Methods: The Exercise for Healthy Aging Study included adults aged 50 to 75 years with and without HIV. Participants completed 12 weeks of moderate-intensity exercise, before randomization to moderate or high intensity for 12 additional weeks. We compared adjusted heart rate reserve (AHRR; chronotropic incompetence <80%) on cardiopulmonary exercise testing by HIV serostatus and change from baseline to 12 and 24 weeks using mixed effects models.

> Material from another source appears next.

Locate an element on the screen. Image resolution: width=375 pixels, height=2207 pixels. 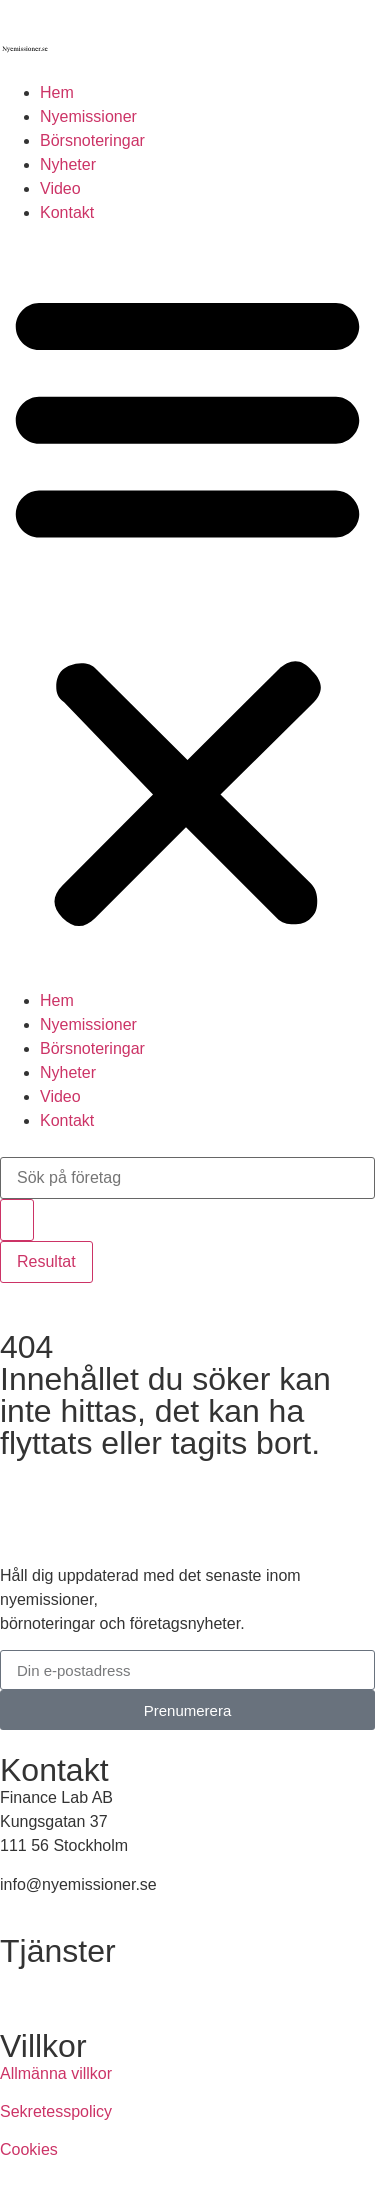
Nyemissioner is located at coordinates (88, 116).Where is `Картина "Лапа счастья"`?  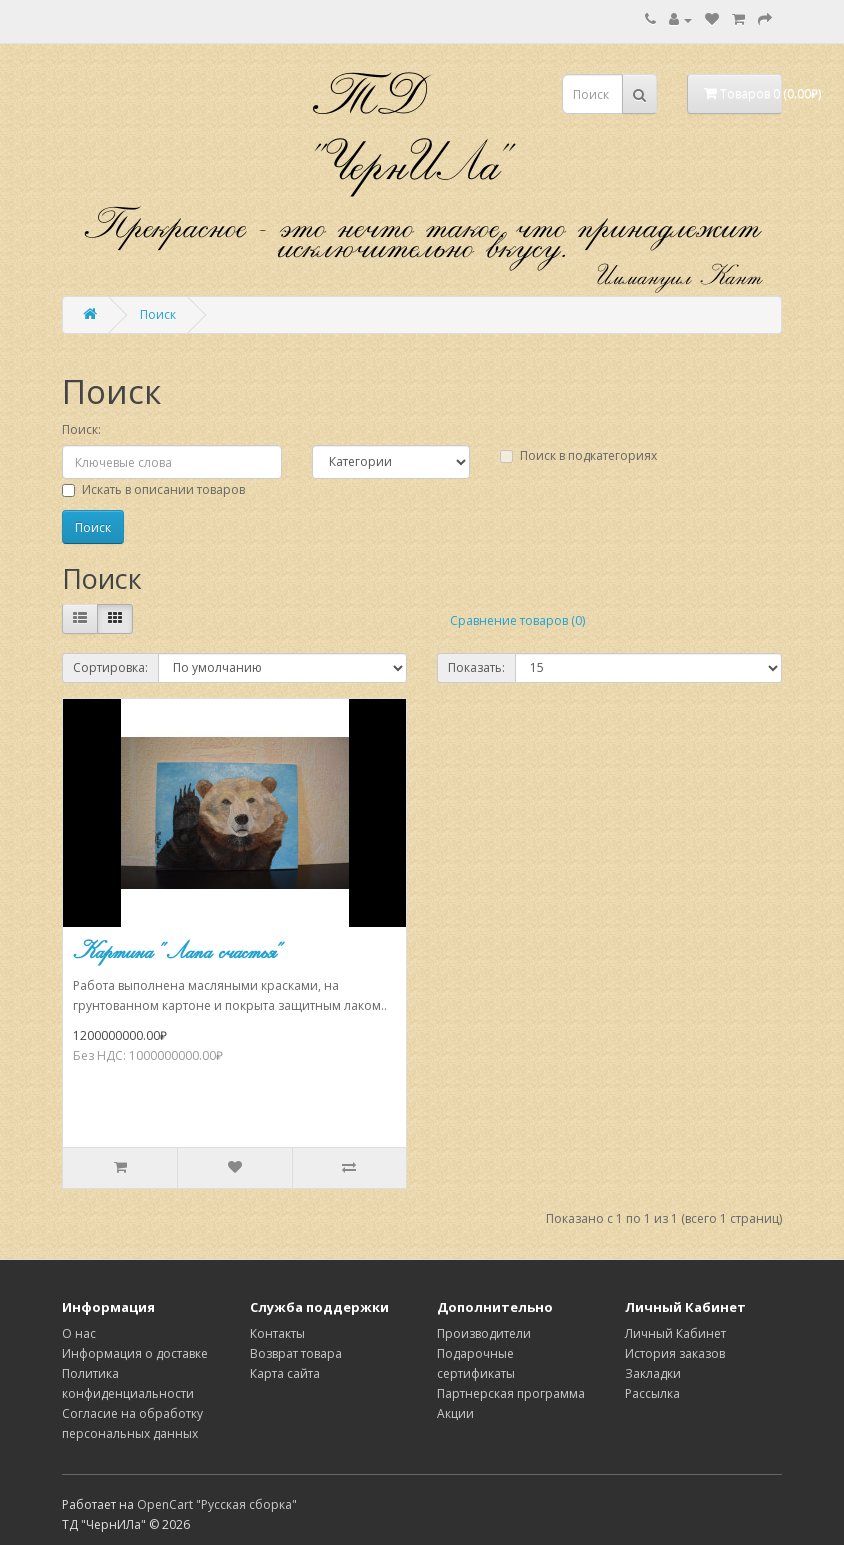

Results: Among 32 PWH and 37 controls (median age, 56 years; 7% female), 28% of PWH vs 11% of controls had chronotropic incompetence at baseline (P = .067). AHRR was lower among PWH (91% vs 101%; difference, 10%; 95% CI, 1.9%-18.9%; P = .02). At week 12, AHRR normalized among PWH (+8%; 95% CI, 4%-11%; P < .001) and was sustained at week 24 (+5%; 95% CI, 1%-9%; P = .008) versus no change among controls (95% CI, -4% to 4%; P = .95; interaction P = .004). After 24 weeks of exercise, 15% of PWH and 10% of controls had chronotropic incompetence (P = .70).
Conclusions: Chronotropic incompetence contributes to reduced exercise capacity among PWH and improves with exercise training.
Keywords: HIV; adjusted heart rate reserve/chronotropic index; cardiorespiratory fitness; chronotropic incompetence; exercise training.